Giving up the arcane pool is pretty big sacrifice for the archetype; and while getting two druid spells is awesome (one at every new spell level from Nature-Bonded and another at 19th level from Magic Warrior), I'm not convinced that spells alone can keep the class damage solvent. To solve that, and make the class a bit more interesting, I was considering a two level dip into the Titan Mauler Barbarian archetype (Jotungrip and a Rage Power). Though the build would lose a druid spell per spell level (ouch), if it had over-sized limbs as a tielfing trait, it could wield large-sized two-handed weapons with one hand. Couple that with a high crit weapon like the nodachi and the enlarge person spell and you've got quite a bit of damage per hit (not to mention a few rounds of rage if it runs out spells or something).

I'm not really to trying to make an all-around-monster, just making sure I don't have beer-goggles for a build that is trash in reality.

Thanks for reading and any advice/insight you're willing to share.

P.S. Also looking at a Soul Forger/Bound Blade, but I'm not fluent with it enough to know its merits over the choice above. I'm not precious with my choice of race or build yet.


Druid spells certainly don't help with damage directly, and losing the arcane pool and then taking another attack penalty (jotungrip) is likely to be a problem. Also remember that to use spell combat you're not just required to wield a weapon in one hand, it needs to actually be a light or one-handed weapon. I don't think this works in any way.

Edit: soul forger is almost a strict downgrade on vanilla magus, but not a big one. Bladebound is fine, though I don't think you can enchant the black blade if that's what you're trying there. That combo isn't amazing, but it isn't nonfunctional the way your first idea looks to me.

Silver Crusade

Bladebound is a pretty great archetype IMO, the enhancement progression is actually pretty good and saves you A LOT of money over the course of a game. It also makes it easy to tailor your weapon to your current enemy. Also the weapon teleport is very handy for when you have to go to places "unarmed" (your mileage may very, our group has to do this frequently over many campaigns)

Fighting trolls? Give your weapon flaming/acid quality. Fighting ghosts? Ghost touch. Honestly I don't like EITHER of those archetypes with magus. But thats just my opinion.

Talk to your GM, If I were running the game, I'd likely call ya on being a lil cheesy, but I'd probably let it work, as long as you could wield the weapon in one hand. However, let me try to sell you on why spells actually work enough to keep a (vanilla) magus going. but if strict RAW, your build does not work with spellcombat as said.

1. Spell recall, I've seen people talking about they don't want to be a shocking grasp magus, but, its the bread and butter of the class. Its what you fall back on when the crap hits the fan. I also enjoy making use of shield/bladed dash often as well.

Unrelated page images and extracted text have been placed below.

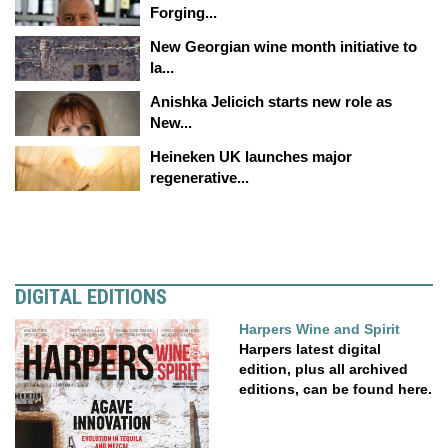
Forging...
New Georgian wine month initiative to
la...
Anishka Jelicich starts new role as
New...
Heineken UK launches major
regenerative...
DIGITAL EDITIONS
Harpers Wine and Spirit
Harpers latest digital
edition, plus all archived
editions, can be found here.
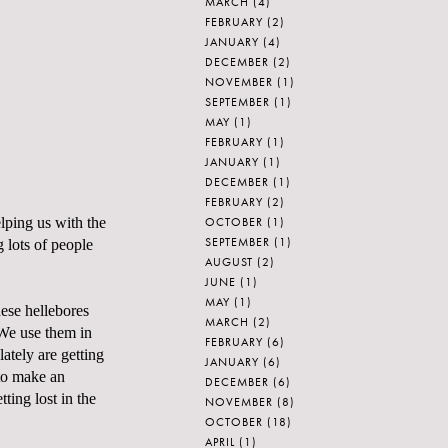
MARCH
(4)
FEBRUARY
(2)
JANUARY
(4)
DECEMBER
(2)
NOVEMBER
(1)
SEPTEMBER
(1)
MAY
(1)
FEBRUARY
(1)
JANUARY
(1)
DECEMBER
(1)
FEBRUARY
(2)
OCTOBER
(1)
lping us with the
SEPTEMBER
(1)
 lots of people
AUGUST
(2)
JUNE
(1)
MAY
(1)
hese hellebores
MARCH
(2)
 We use them in
FEBRUARY
(6)
lately are getting
JANUARY
(6)
 to make an
DECEMBER
(6)
ting lost in the
NOVEMBER
(8)
OCTOBER
(18)
APRIL
(1)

With spell recall, you can trade out ONE arcana point to get a casting of shocking grasp back. Throw in magical lineage (shocking grasp) and a ring of wizard or few pearl of powers and you have 10d6 lighting per day, for awhile.

2. Tiefling magus's are great because of the prehensile tail trait. This allows you to use a rod with spellstrike. Which is very nice.

3. You can choose to go Dex based if you wish (although this one is limited, the only way to do it is to use a scimitar or rapier (dervish dance/fencing grace respectively) but with black blade, this won't ever be a problem.

4. You are only really gonna blow your spells in more dangerous fights.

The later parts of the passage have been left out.